While the D.O.L devotes significant resources to enforcing labor standards in order to protect the rights of workers, the D.O.L. also engages with and educates employers so they know about their responsibilities and can operate in compliance with the laws. To help employers the Wage and Hour Division issued guidance on joint employment in the form of an administrator’s interpretation.
What is joint employment?
In a nutshell, joint employment exists when a person is employed by two or more employers such that the employers are responsible, both individually and jointly, for compliance with a statute.
The Fair Labor Standards Act and the Migrant and Seasonal Agricultural Worker Protection Act share the same definition of employment.

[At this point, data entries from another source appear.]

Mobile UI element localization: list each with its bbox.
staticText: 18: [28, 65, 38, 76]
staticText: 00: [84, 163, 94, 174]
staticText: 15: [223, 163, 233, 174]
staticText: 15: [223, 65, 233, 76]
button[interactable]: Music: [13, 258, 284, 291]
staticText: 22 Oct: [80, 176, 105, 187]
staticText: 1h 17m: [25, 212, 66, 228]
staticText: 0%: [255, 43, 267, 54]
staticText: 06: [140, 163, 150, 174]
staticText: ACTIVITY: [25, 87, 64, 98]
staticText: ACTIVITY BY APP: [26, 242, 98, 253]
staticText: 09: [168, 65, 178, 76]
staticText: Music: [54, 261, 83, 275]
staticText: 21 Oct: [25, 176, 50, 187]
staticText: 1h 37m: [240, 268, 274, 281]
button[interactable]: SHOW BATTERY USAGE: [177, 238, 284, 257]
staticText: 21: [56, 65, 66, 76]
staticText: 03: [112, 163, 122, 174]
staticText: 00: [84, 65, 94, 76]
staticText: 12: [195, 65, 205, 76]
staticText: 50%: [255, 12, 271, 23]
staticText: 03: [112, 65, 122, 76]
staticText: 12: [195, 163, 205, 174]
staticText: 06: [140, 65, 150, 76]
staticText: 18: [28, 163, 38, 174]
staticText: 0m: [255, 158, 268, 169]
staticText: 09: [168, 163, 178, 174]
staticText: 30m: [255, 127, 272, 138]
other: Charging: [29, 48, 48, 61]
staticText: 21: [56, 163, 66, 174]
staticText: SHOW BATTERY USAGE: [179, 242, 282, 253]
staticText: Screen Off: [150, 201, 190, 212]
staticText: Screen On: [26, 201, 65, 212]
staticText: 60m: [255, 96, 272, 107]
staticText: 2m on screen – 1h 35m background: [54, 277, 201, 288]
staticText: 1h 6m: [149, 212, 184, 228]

This definition, which includes “to suffer or permit to work,” was written to have as broad an application as possible. Under these laws, it is possible for a worker to be jointly employed by two or more employers who are both responsible, simultaneously, for compliance. It is a longstanding principle under both the FLSA and MSPA that an employee can have two or more employers for the work that he or she is performing.

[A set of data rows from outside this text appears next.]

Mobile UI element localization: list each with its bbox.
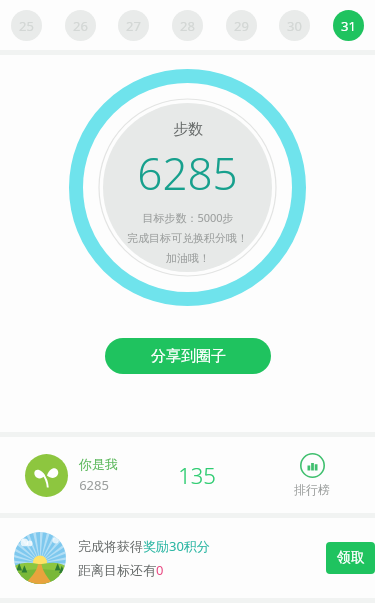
button[interactable]: 你是我 — [0, 437, 375, 513]
staticText: 27 — [126, 17, 141, 35]
button[interactable]: 分享到圈子 — [105, 338, 271, 374]
button[interactable]: 25 — [11, 10, 42, 41]
button[interactable]: 31 — [333, 10, 364, 41]
staticText: 距离目标还有0 — [78, 561, 164, 579]
button[interactable]: 领取 — [326, 542, 375, 574]
staticText: 你是我 — [79, 456, 118, 472]
staticText: 6285 — [79, 476, 109, 494]
staticText: 28 — [180, 17, 195, 35]
staticText: 25 — [19, 17, 34, 35]
button[interactable]: 26 — [65, 10, 96, 41]
staticText: 135 — [178, 460, 216, 490]
button[interactable]: 排行榜 — [294, 453, 330, 497]
staticText: 完成将获得奖励30积分 — [78, 537, 210, 555]
button[interactable]: 28 — [172, 10, 203, 41]
staticText: 完成目标可兑换积分哦！ — [127, 231, 248, 245]
staticText: 30 — [287, 17, 302, 35]
button[interactable]: 30 — [279, 10, 310, 41]
staticText: 29 — [234, 17, 249, 35]
staticText: 领取 — [337, 549, 365, 567]
staticText: 分享到圈子 — [151, 347, 226, 366]
staticText: 31 — [341, 17, 356, 35]
button[interactable]: 29 — [226, 10, 257, 41]
staticText: 排行榜 — [294, 482, 330, 497]
staticText: 步数 — [173, 120, 203, 139]
staticText: 26 — [73, 17, 88, 35]
staticText: 目标步数：5000步 — [142, 210, 234, 225]
button[interactable]: 27 — [118, 10, 149, 41]
staticText: 加油哦！ — [166, 251, 210, 265]
staticText: 6285 — [137, 143, 238, 203]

Is the frequency of joint employment situations increasing?
Yes. Economic forces and technological advancements have been changing the nature of work for a long time. As a result, more and more businesses are changing their organizational and staffing models; for instance, sharing employees or using third-party management companies, independent contractors, staffing agencies or other labor providers. These types of arrangements are common in the construction, agricultural, janitorial, distribution and logistics, staffing, and hospitality industries. The growing variety and number of business models and labor arrangements have made joint employment more common and the need to address it more pressing.

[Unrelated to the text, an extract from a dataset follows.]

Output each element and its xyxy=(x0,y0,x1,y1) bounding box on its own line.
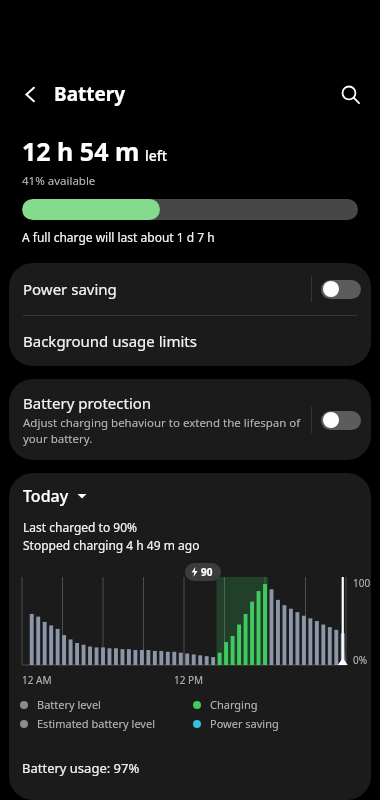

Last summer, for example, a federal court in Seattle sided with the department in ruling that DirecTV was a joint employer of the installers hired by its contractor, resulting in DirecTV paying $395,000 in back wages and damages for minimum wage and overtime violations. And in October, the D.O.L. announced that J&J Snack Foods Corp. would pay $2.1 million in back wages and damages to temporary production line workers hired by two staffing firms that J&J contracted with to provide labor.
Guidance to employers
As the fissured workplace continues to impact employment relationships, the D.O.L. will continue educating employers about their responsibilities. Last year, the Wage and Hour Division provided guidance on the misclassification of employees as independent contractors. The administrator’s interpretation addresses who is an employer, pulling together relevant authorities – statutory provisions, regulations and case law – to provide comprehensive guidance on joint employment under the FLSA and MSPA. The administrator’s interpretation reflects existing policy, and provides all stakeholders with clear guidance, including examples of how WHD considers joint employment in its enforcement of these laws.
Upholding a fair day’s pay for a fair day’s work
As the workplace continues to fissure, and as employment relationships continue to become more tenuous and murky, the D.O.L. will continue to identify where joint employment applies and to hold all employers responsible. This article helps illustrate the analysis the Wage and Hour Division uses to make determinations. For employers, it can serve as a road map to compliance so that labor violations can be prevented and workers will receive the hard-earned pay to which they are legally entitled.
Credit: Dr. David Weil.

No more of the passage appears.